Task inputs:

════════════════════

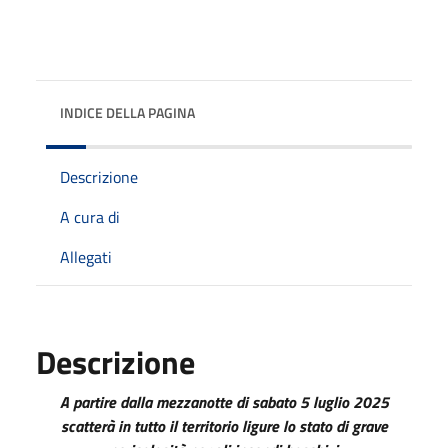
INDICE DELLA PAGINA
Descrizione
A cura di
Allegati
Descrizione
A partire dalla mezzanotte di sabato 5 luglio 2025
scatterà in tutto il territorio ligure lo stato di grave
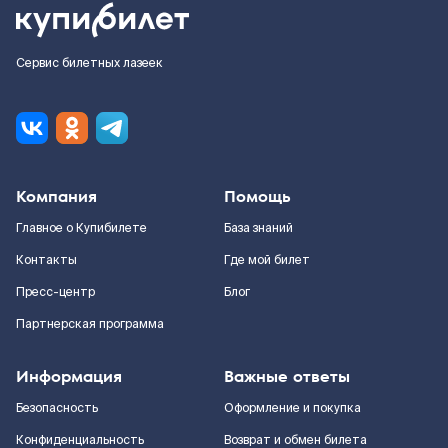
Сервис билетных лазеек
Компания
Помощь
Главное о Купибилете
База знаний
Контакты
Где мой билет
Пресс-центр
Блог
Партнерская программа
Информация
Важные ответы
Безопасность
Оформление и покупка
Конфиденциальность
Возврат и обмен билета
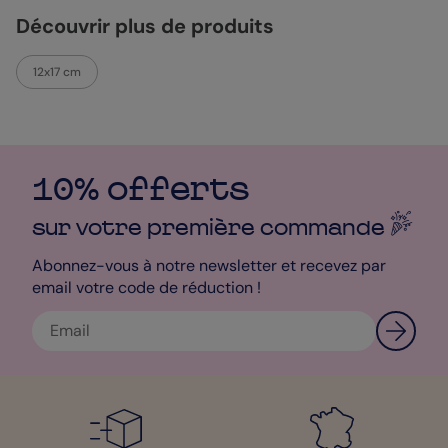
Découvrir plus de produits
12x17 cm
10% offerts
sur votre première
commande
Abonnez-vous à notre newsletter et recevez par
email votre code de réduction !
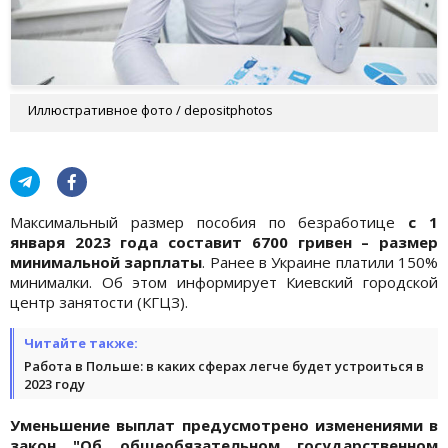
Иллюстративное фото / depositphotos
Максимальный размер пособия по безработице
с 1
января 2023 года составит 6700 гривен – размер
минимальной зарплаты
. Ранее в Украине платили 150%
минималки. Об этом информирует Киевский городской
центр занятости (КГЦЗ).
Читайте также:
Работа в Польше: в каких сферах легче будет устроиться в
2023 году
Уменьшение выплат предусмотрено изменениями в
закон "Об общеобязательном государственном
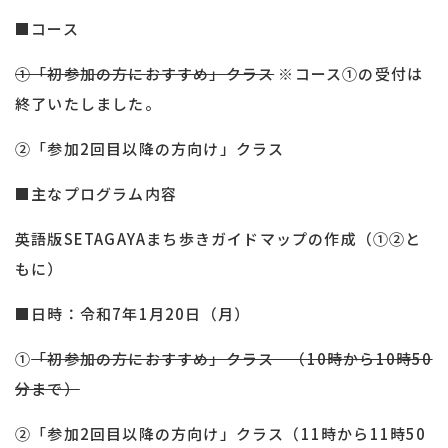
■コース
①「初参加の方におすすめ」クラス
※コース①の受付は
終了いたしました。
②「参加2回目以降の方向け」クラス
■主なプログラム内容
英語版SETAGAYAまち歩きガイドマップの作成（①②と
もに）
■日時：令和7年1月20日（月）
①
「初参加の方におすすめ」クラス （10時から10時50
分まで）
②「参加2回目以降の方向け」クラス（11時から11時50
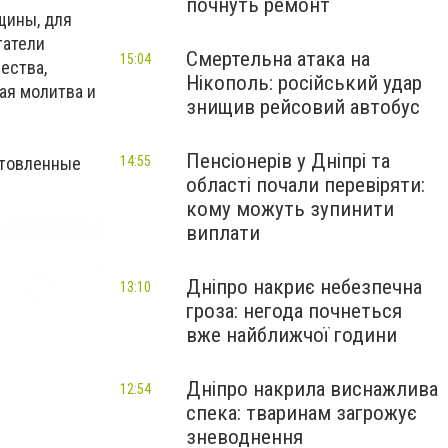
почнуть ремонт
щины, для
татели
Смертельна атака на
15:04
ества,
Нікополь: російський удар
ая молитва и
знищив рейсовий автобус
Пенсіонерів у Дніпрі та
отовленные
14:55
області почали перевіряти:
кому можуть зупинити
виплати
Дніпро накриє небезпечна
13:10
гроза: негода почнеться
вже найближчої години
Дніпро накрила виснажлива
12:54
спека: тваринам загрожує
зневоднення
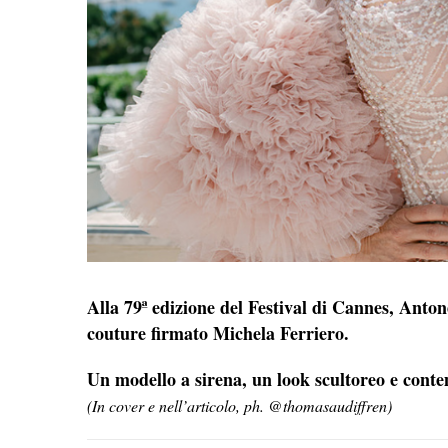
Alla 79ª edizione del Festival di Cannes, Anton
couture firmato Michela Ferriero.
Un modello a sirena, un look scultoreo e cont
(In cover e nell’articolo, ph. @thomasaudiffren)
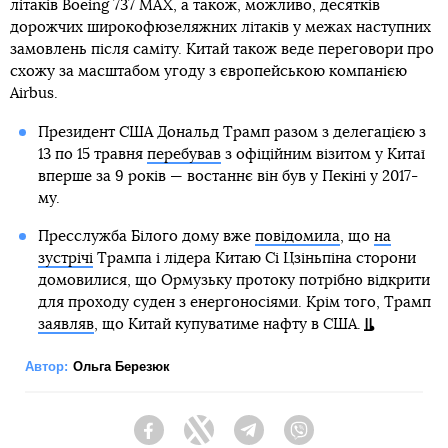
літаків Boeing 737 MAX, а також, можливо, десятків
дорожчих широкофюзеляжних літаків у межах наступних
замовлень після саміту. Китай також веде переговори про
схожу за масштабом угоду з європейською компанією
Airbus.
Президент США Дональд Трамп разом з делегацією з
13 по 15 травня
перебував
з офіційним візитом у Китаї
вперше за 9 років — востаннє він був у Пекіні у 2017-
му.
Пресслужба Білого дому вже
повідомила
, що
на
зустрічі
Трампа і лідера Китаю Сі Цзіньпіна сторони
домовилися, що Ормузьку протоку потрібно відкрити
для проходу суден з енергоносіями. Крім того, Трамп
заявляв
, що Китай купуватиме нафту в США.
Автор:
Ольга Березюк
Facebook
Twitter
Telegram
Viber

════════════════════

How to complete this task: Beginning with the line that contains "Уменьшение выплат предусмотрено изменениями в", write out the lines of the material above exactly, and end with the line that contains "Нікополь: російський удар". Omit the pictures.

Completed task:
Уменьшение выплат предусмотрено изменениями в
закон "Об общеобязательном государственном
■コース
①「初参加の方におすすめ」クラス
※コース①の受付は
終了いたしました。
②「参加2回目以降の方向け」クラス
■主なプログラム内容
英語版SETAGAYAまち歩きガイドマップの作成（①②と
もに）
■日時：令和7年1月20日（月）
①
「初参加の方におすすめ」クラス （10時から10時50
分まで）
②「参加2回目以降の方向け」クラス（11時から11時50
почнуть ремонт
щины, для
татели
Смертельна атака на
15:04
ества,
Нікополь: російський удар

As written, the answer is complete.